§ **Your task**: Search the data for the string "jouer", and report each line where it is found.

*** Data ***

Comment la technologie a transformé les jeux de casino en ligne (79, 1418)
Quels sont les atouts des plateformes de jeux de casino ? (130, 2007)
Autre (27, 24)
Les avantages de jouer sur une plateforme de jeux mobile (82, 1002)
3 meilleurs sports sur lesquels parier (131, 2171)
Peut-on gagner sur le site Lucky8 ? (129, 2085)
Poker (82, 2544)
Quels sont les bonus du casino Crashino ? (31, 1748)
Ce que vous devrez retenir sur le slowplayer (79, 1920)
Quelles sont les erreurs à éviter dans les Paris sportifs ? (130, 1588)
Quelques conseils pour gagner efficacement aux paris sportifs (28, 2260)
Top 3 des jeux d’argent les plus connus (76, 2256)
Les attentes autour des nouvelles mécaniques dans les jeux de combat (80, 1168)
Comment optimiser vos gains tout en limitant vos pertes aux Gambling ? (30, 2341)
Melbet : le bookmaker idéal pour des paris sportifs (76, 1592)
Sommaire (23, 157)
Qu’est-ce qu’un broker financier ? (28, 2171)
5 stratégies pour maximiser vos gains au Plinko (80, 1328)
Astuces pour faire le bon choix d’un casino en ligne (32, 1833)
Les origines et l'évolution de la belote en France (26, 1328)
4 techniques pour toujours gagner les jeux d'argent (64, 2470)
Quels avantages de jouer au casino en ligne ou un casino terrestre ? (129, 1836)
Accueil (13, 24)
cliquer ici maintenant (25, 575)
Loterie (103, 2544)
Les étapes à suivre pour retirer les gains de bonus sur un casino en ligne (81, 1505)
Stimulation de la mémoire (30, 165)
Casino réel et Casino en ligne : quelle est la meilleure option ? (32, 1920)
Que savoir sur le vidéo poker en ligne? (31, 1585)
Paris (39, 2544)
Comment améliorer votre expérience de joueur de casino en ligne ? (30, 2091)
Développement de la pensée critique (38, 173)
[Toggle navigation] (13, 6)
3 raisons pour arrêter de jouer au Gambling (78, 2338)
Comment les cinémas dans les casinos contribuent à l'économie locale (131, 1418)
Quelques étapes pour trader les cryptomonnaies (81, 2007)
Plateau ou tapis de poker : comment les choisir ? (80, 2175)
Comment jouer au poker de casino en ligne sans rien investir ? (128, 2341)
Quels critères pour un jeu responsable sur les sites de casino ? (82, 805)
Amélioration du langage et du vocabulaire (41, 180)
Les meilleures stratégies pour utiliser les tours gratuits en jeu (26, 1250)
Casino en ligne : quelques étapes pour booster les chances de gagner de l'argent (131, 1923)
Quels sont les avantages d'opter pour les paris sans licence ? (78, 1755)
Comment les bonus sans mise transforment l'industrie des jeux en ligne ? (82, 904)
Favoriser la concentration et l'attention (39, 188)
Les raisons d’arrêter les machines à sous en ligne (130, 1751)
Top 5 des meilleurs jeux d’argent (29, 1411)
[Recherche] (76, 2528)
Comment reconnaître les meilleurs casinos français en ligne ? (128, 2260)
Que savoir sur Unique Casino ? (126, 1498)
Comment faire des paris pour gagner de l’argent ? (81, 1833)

*** End of Data ***
*** Data ***

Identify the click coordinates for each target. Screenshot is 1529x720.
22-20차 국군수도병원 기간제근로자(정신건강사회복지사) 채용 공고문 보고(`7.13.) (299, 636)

*** End of Data ***

§ **Your response**:
Les avantages de jouer sur une plateforme de jeux mobile (82, 1002)
Quels avantages de jouer au casino en ligne ou un casino terrestre ? (129, 1836)
3 raisons pour arrêter de jouer au Gambling (78, 2338)
Comment jouer au poker de casino en ligne sans rien investir ? (128, 2341)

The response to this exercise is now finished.